*What is needed*. Locate each line in the records containing "para". Copy it.
________________
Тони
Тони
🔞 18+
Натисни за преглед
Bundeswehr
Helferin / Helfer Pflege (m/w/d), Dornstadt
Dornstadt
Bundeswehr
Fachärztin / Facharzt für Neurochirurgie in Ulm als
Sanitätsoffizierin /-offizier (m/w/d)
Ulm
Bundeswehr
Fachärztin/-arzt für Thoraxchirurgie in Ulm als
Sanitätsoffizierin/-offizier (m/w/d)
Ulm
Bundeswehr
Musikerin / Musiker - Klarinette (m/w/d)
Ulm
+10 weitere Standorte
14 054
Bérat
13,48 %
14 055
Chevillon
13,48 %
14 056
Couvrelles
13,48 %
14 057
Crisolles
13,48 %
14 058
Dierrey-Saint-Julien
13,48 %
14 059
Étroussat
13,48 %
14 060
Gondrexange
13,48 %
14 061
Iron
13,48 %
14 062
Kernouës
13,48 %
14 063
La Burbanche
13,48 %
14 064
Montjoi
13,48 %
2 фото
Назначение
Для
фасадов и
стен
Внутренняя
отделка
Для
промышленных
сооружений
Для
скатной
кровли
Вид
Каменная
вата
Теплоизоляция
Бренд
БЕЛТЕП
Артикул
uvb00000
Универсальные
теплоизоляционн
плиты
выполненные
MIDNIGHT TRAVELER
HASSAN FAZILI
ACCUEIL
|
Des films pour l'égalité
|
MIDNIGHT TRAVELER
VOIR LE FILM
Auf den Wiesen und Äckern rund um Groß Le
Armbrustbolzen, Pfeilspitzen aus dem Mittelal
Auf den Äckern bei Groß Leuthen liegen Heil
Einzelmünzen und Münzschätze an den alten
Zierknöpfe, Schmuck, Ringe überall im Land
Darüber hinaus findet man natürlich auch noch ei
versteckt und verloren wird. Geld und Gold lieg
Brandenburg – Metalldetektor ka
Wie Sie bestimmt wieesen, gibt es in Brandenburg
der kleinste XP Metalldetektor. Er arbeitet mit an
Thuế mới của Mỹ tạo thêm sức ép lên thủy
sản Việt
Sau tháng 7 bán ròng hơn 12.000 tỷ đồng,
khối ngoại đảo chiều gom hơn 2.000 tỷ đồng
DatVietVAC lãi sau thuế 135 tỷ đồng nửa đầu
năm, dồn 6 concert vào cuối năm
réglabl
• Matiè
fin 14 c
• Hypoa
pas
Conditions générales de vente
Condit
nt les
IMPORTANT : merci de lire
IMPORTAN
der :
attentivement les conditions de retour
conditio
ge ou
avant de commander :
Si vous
________________
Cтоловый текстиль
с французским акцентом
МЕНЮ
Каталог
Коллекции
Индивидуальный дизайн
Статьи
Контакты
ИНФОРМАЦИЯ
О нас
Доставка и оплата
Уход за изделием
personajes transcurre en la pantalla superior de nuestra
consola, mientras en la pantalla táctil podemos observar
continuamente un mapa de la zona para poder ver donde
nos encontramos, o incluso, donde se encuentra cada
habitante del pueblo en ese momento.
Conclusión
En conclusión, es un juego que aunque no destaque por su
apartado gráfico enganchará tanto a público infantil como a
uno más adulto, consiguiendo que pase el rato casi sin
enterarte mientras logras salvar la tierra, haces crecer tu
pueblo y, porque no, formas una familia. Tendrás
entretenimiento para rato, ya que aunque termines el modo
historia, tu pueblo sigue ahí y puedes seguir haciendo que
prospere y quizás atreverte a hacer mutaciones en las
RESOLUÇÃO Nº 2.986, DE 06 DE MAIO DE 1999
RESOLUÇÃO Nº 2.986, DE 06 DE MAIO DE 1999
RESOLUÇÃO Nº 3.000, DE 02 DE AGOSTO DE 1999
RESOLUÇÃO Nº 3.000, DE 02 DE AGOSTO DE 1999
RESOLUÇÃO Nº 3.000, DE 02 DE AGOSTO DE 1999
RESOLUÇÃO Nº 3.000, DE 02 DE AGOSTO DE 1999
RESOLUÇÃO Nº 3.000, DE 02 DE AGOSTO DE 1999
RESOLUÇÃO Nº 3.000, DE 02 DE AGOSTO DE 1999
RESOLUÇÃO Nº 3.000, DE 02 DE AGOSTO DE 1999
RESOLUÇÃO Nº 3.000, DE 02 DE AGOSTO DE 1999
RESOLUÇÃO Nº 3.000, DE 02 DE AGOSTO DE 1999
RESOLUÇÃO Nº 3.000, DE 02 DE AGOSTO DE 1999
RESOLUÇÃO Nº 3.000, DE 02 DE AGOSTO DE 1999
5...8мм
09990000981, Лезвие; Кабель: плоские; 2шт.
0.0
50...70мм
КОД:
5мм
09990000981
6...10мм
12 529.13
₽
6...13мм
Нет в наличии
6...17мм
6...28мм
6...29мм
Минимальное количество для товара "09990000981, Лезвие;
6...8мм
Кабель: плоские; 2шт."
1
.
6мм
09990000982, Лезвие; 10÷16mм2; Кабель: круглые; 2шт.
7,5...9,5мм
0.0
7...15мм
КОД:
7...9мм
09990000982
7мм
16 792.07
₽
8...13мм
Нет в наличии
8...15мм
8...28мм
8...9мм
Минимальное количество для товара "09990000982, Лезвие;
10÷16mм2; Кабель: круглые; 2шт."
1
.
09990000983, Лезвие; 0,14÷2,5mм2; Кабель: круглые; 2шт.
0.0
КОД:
________________
*Written response*.
continuamente un mapa de la zona para poder ver donde
entretenimiento para rato, ya que aunque termines el modo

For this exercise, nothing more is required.